DWINDLING interest in electric cars just now, most evident in New Zealand where current take-up is around 28 percent of last year’s volume, might be of concern to Audi, but it keeps plugging on nonetheless.
Latest in the electric car rollout that was well cemented before the market started to sour is this A6 e-tron, the long-awaited all-electric replacement for the old A6 and a car which will be sold as a five-door Sportback, an Avant estate and a high-performance S6 e-tron.
Bearing obvious familial similarity to the higher-standing Q6 e-tron sports utility vehicle that unveiled earlier this year, this model is a starter for New Zealand, but not until mid-2025, the Auckland-centred national distributor said today. The full model choice and pricing will be released closer to release.
This programme marks a new direction for A6 as those fossil fuel-reliant formats we’ve known are now consigned to history - sort of. There will be like-sized combustion products, but designated as A7 and S7 (the culture now being for odd numbered product being combustion, even-numbered electric). The past formats have overall had their peaks and troughs, but overall been a bit of a sleeper here, though the barnstorming RS edition has created its own comfy niche. An electric equivalent of that hotshot is under development.
Also likely to be steering local Audi consideration in respect to A6 e-tron is that BMW New Zealand has the direct competitor i5 full electric sedan already here, and will soon add the i5 Touring, while Mercedes Benz has the EQE.
Even though Audi’s big international unveiling only occurred overnight, thought you’ve already seen the A6 e-tron before is valid; the production models take very strong inspiration from a concept version released back in 2021.

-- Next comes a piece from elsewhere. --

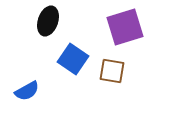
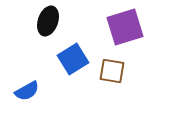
blue square: rotated 24 degrees clockwise
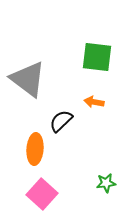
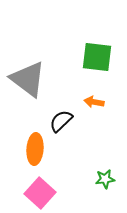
green star: moved 1 px left, 4 px up
pink square: moved 2 px left, 1 px up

One design feature that carries through are the headlights … that aren’t. The smart-looking slim, higher-set clusters are not the main form of forward illumination but actually the daytime running lamps.
The main headlights sit below. This is a look which most Audis will adopt going forward and it’s a departure from the company’s former one-piece items. Those main lamps are LEDs (the tail lights are OLED) and owners have eight signatures to play with, including one where tail lights ‘twinkle’, as their individual triangular elements glow through orange to dark red.
The A6 e-tron Sportback looks to be a slippery customer, right? Actually, it’s the most aerodynamic production Audi of all time.
A low ride height and smooth roofline coupled with active and hidden airflow aids result in a coefficient of drag of 0.21 - which is not only the best for any Audi so far, but will also make it the most aerodynamic model in the entire Volkswagen Group. The Avanthasn’t quite the same aerodynamic edge, though with a coefficient of drag of 0.24 it is still best-in-class for wagons of a similar type, according to Audi.
The interior’s most striking feature is a huge MMI Panoramic Display, just like that in the Q6 e-tron SUV. The main 14.5-inch central touchscreen and the 11.9-inch Audi Virtual Cockpit instrument cluster are housed together in one wide-ranging construct that takes up most of the dashboard.
A 10.9-inch front passenger display will be offered to sit alongside it. The S6 versions seem set to take an augmented reality head-up display as well.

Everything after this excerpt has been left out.